In the free market of foreign relationships, the US was a good deal - relatively open and wealthy markets others could readily access; relatively little reaction to protectionist policies running back the other way; willingness to bear a substantial chunk of the cost of various mutual and other defence arrangements.  The Trump administration has increased the prices, which effectively makes other nations more competitive.

For those who believe increasing trade entanglements and increasing regional foreign affairs arrangements tend to decrease the likelihood of wars breaking out, this should be a huge net positive.
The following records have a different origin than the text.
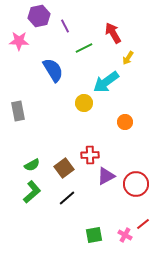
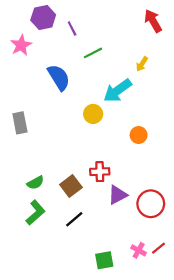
red arrow: (113, 33) -> (153, 21), moved
pink star: (19, 41) -> (21, 45), turned -30
pink cross: (125, 235) -> (139, 250), moved

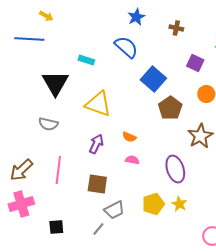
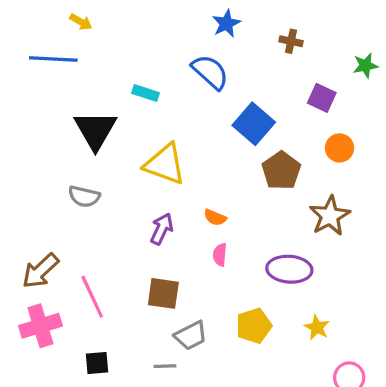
pink semicircle: (132, 160) -> (220, 255), turned -96
purple ellipse: (175, 169) -> (289, 269), turned -68
pink line: (58, 170) -> (92, 297), moved, turned -32
yellow star: (179, 204) -> (317, 327), moved
gray line: (98, 229) -> (165, 366), turned 48

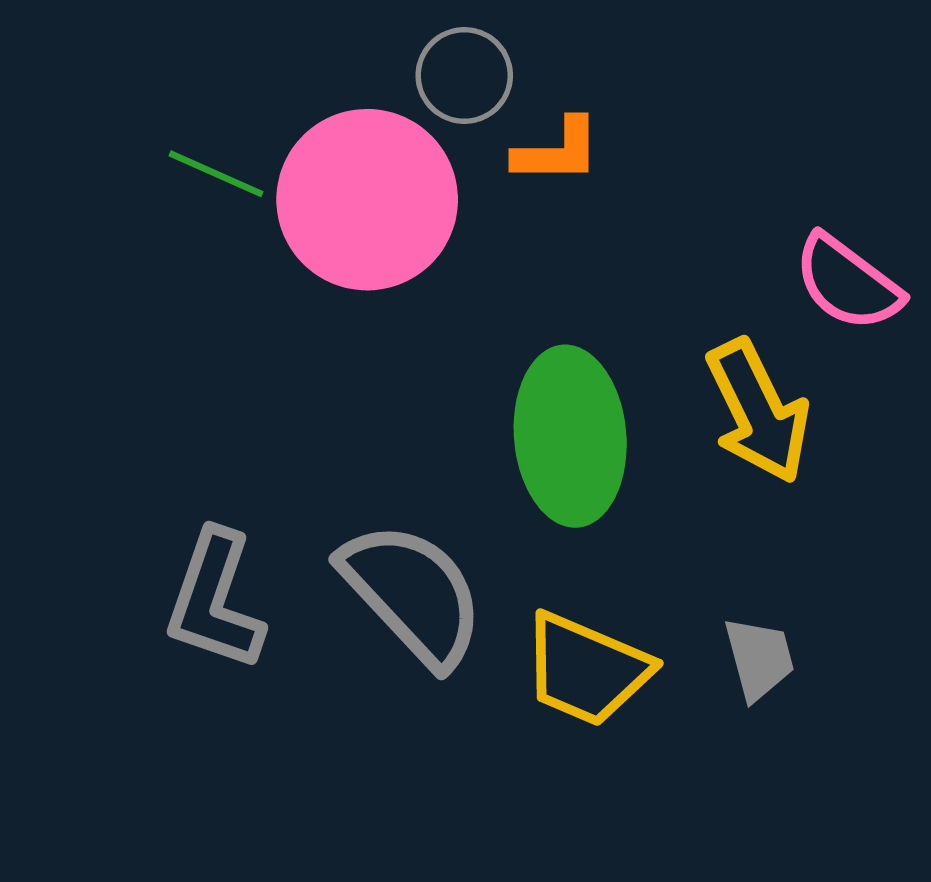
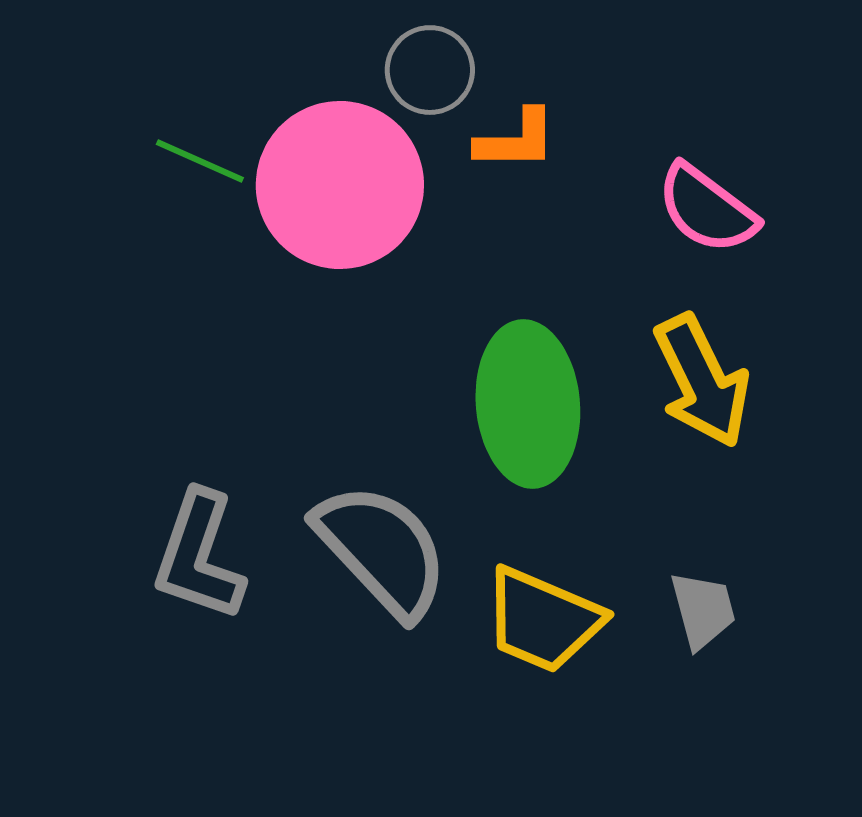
pink semicircle: (848, 283) -> (707, 209), moved

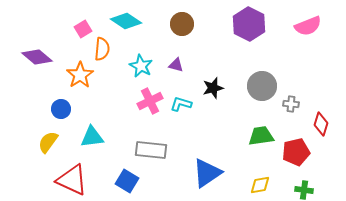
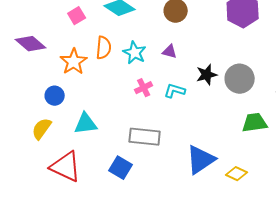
orange semicircle: (102, 49) -> (104, 48), moved
gray circle: (262, 86) -> (240, 79), moved
pink cross: (150, 101) -> (144, 88), size x0.7
yellow diamond: (260, 185) -> (237, 174), moved, turned 35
For Latin America, the US is a safety valve as long as talk of border enforcement remains only talk; the Democrats and associated activists have successfully out-manoeuvred the administration.  The status quo is a huge contribution to political stabilization and peace, and US taxpayers are the ones paying for it, not Europeans or Asians or South Americans.
 
Yet the economy is the best in many years with full employment. Historically people vote their pocketbook. If the economy remains strong into 2020 Trump should be re-elected.
 
tomahawk6 said:
Yet the economy is the best in many years with full employment. Historically people vote their pocketbook. If the economy remains strong into 2020 Trump should be re-elected.

Is the economy strong?  Growth has basically plateaued since the beginning of 2018.  The market has hit three successive walls that it has been unable to break through.

I would say if trade wars and tariffs continue to be in play, the US economy will be in a recession within a year or two.